■ Problem ■
The whole listing below is to be copied exactly, with every picture left out.
[Opening Data section]
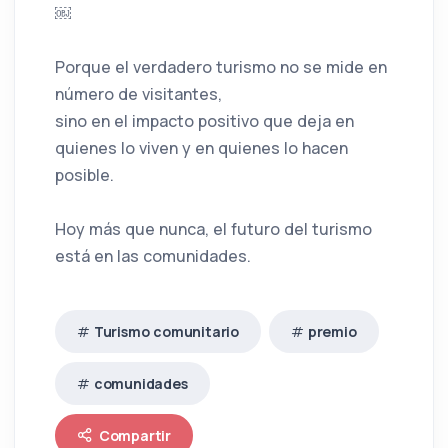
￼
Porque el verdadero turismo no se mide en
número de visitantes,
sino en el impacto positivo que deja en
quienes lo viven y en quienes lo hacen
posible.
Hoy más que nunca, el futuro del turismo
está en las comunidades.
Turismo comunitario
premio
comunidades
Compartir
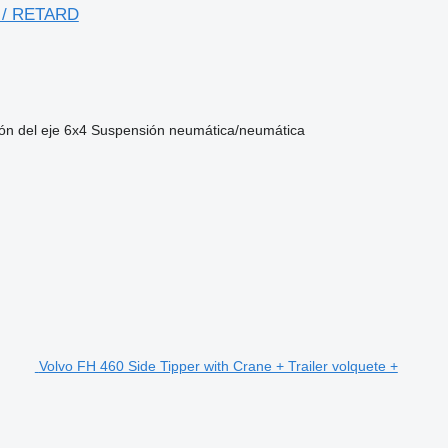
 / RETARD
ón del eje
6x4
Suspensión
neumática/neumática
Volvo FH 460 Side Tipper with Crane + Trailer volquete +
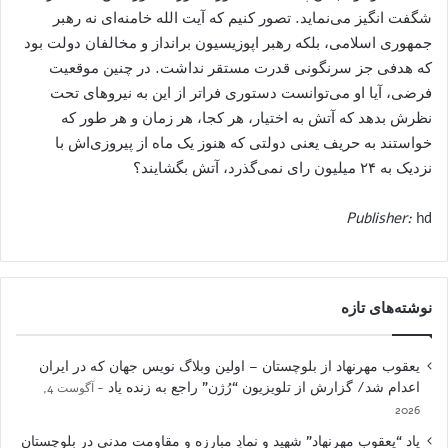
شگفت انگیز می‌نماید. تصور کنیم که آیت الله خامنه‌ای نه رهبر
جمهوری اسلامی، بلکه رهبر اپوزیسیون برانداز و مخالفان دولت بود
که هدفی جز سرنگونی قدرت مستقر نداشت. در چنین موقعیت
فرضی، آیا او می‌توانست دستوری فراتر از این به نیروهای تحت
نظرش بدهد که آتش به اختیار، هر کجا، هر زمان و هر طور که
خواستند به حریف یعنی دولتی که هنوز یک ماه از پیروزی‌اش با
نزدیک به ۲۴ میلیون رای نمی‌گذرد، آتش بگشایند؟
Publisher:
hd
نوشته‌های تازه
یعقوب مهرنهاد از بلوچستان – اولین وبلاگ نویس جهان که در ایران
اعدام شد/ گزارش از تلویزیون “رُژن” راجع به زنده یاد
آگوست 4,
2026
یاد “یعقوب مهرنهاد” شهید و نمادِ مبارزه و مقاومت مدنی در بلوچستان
[Closing Data section]
■ Written answer ■
Porque el verdadero turismo no se mide en
número de visitantes,
sino en el impacto positivo que deja en
quienes lo viven y en quienes lo hacen
posible.
Hoy más que nunca, el futuro del turismo
está en las comunidades.
Turismo comunitario
premio
comunidades
Compartir
 / RETARD
ón del eje
6x4
Suspensión
neumática/neumática
Volvo FH 460 Side Tipper with Crane + Trailer volquete +
شگفت انگیز می‌نماید. تصور کنیم که آیت الله خامنه‌ای نه رهبر
جمهوری اسلامی، بلکه رهبر اپوزیسیون برانداز و مخالفان دولت بود
که هدفی جز سرنگونی قدرت مستقر نداشت. در چنین موقعیت
فرضی، آیا او می‌توانست دستوری فراتر از این به نیروهای تحت
نظرش بدهد که آتش به اختیار، هر کجا، هر زمان و هر طور که
خواستند به حریف یعنی دولتی که هنوز یک ماه از پیروزی‌اش با
نزدیک به ۲۴ میلیون رای نمی‌گذرد، آتش بگشایند؟
Publisher:
hd
نوشته‌های تازه
یعقوب مهرنهاد از بلوچستان – اولین وبلاگ نویس جهان که در ایران
اعدام شد/ گزارش از تلویزیون “رُژن” راجع به زنده یاد
آگوست 4,
2026
یاد “یعقوب مهرنهاد” شهید و نمادِ مبارزه و مقاومت مدنی در بلوچستان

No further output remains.